Ey Anlatıcılar! iyi koklayın nasıl çürüdüğünü zamanın görmez gözlerin duymaz kulakların tanıklığına bırakmayın anlatın kulaktan kulağa her kulak sağır değil ki hakikate anlatın! kendi hesaplarına beyaz sayfaları karartanları günde beş vakit hamaset okuyan korku imparatorluğu tahtında oturan cingöz dinbazları! kalemşör yazıcıları, anlatın. .
Ey Anlatıcılar!
iyi koklayın nasıl çürüdüğünü zamanın
görmez gözlerin duymaz kulakların
tanıklığına bırakmayın
anlatın kulaktan kulağa
her kulak sağır değil ki hakikate
anlatın! kendi hesaplarına
beyaz sayfaları karartanları
günde beş vakit hamaset okuyan
korku imparatorluğu tahtında oturan
cingöz dinbazları!
kalemşör yazıcıları, anlatın...
Ey anlatıcılar!
çürüyen insanlığı anlatın
kımıl kımıl kurtlanmış vicdanları
sürüngen onuru
umut diye peşinden gidilen şeytanı
ve zalimin insan etine iştahını anlatın
Ey anlatıcılar!
kulağınızı dört açın çığlıklara
gözleriniz keskin olsun güneş kadar
hafızanız açık olsun gökyüzü kadar
kaydedilsin yeryüzündeki acılar
Ey anlatıcılar!
kırıldı bir bir dik yazan kalemeler
eğildi sahibine göre yazanlar
tarih karakaplı kitaptan ibaret değil
her insan bir kitap saklar içinde
devri zulüm bittiğinde açılır yaprakları elbette
Ey anlatıcılar!
hakikatin keskin gözlü gözleyicileri
iniltilerin duyucuları
vicdanı sancılılar
karanlıkta yolunu kendi ışığıyla bulanlar
soru soran, itiraz eden, parmak sallayanlar!
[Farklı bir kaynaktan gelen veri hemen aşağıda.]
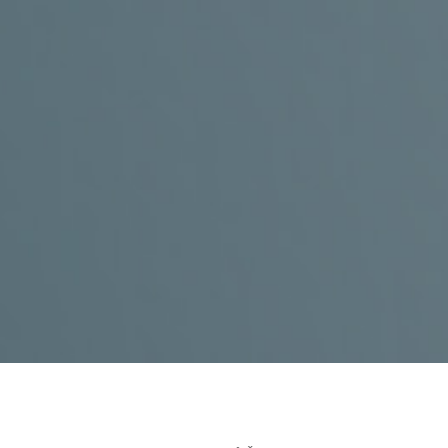
produkty
KONTAKT
+420 602 273 173
,
info@celiac.cz
OTEVŘENO
UT
a ČT od 10:00 do 12.00 a od 12:30 do 15:00.
Dále dle domluvy.
GDPR a soubory Cookies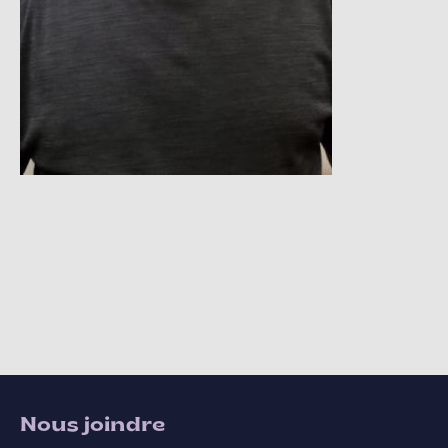
Nous joindre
şiirle, masalla, öyküyle, resimle...
Anlatın!
sübyan etine iştahlıları
korkak ve satıcıları
bir devrin kuklacılarını
ışıktan korkanları, karanlık kımıllarını
yalanı, dolanı, alçak ve zalim olanı...
anlatın bir çağın nasıl çürüdüğünü
ders ve dert edinsin bizden sonrakiler.